Below are lines of data, and only some are wanted. Please repeat exactly those from the line that has "damage or misuse" through the line that has "Strong Passwords & Two-Factor Authenticat".

[Stored dataset items]
"""

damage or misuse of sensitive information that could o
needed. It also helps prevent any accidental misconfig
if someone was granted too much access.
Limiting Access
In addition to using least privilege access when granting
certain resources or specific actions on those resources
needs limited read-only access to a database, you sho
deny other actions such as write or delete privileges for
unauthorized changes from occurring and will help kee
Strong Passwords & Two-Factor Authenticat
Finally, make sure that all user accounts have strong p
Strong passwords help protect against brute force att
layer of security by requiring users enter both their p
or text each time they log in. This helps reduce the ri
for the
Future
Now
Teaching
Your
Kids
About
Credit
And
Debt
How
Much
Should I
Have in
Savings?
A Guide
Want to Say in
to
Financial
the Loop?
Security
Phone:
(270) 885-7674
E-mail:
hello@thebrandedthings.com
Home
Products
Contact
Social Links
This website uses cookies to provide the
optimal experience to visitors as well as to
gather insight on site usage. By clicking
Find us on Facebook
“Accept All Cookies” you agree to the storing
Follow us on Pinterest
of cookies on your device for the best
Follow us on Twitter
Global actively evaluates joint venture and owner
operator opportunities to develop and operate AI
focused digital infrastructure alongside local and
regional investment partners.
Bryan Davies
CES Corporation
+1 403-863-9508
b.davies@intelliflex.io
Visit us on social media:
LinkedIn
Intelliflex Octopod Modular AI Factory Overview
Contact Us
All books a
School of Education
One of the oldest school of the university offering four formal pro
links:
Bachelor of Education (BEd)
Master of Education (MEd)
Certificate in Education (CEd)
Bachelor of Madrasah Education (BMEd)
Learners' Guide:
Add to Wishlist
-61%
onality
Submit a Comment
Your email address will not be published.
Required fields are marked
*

"""
"""

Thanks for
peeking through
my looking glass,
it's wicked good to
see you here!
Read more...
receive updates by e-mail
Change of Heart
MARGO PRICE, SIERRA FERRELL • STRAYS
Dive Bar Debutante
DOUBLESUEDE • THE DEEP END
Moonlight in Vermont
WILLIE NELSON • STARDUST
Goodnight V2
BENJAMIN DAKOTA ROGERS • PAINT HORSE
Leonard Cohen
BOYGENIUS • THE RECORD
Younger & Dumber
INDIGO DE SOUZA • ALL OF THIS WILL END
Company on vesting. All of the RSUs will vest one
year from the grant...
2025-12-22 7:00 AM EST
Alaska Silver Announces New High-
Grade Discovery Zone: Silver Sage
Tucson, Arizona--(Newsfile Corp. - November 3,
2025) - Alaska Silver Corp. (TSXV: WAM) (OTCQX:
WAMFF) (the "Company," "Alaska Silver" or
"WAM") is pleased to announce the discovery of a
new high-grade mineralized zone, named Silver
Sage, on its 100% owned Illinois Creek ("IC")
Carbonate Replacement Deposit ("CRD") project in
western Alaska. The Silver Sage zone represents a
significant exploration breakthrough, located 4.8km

"""

• _Exercise output_
damage or misuse of sensitive information that could o
needed. It also helps prevent any accidental misconfig
if someone was granted too much access.
Limiting Access
In addition to using least privilege access when granting
certain resources or specific actions on those resources
needs limited read-only access to a database, you sho
deny other actions such as write or delete privileges for
unauthorized changes from occurring and will help kee
Strong Passwords & Two-Factor Authenticat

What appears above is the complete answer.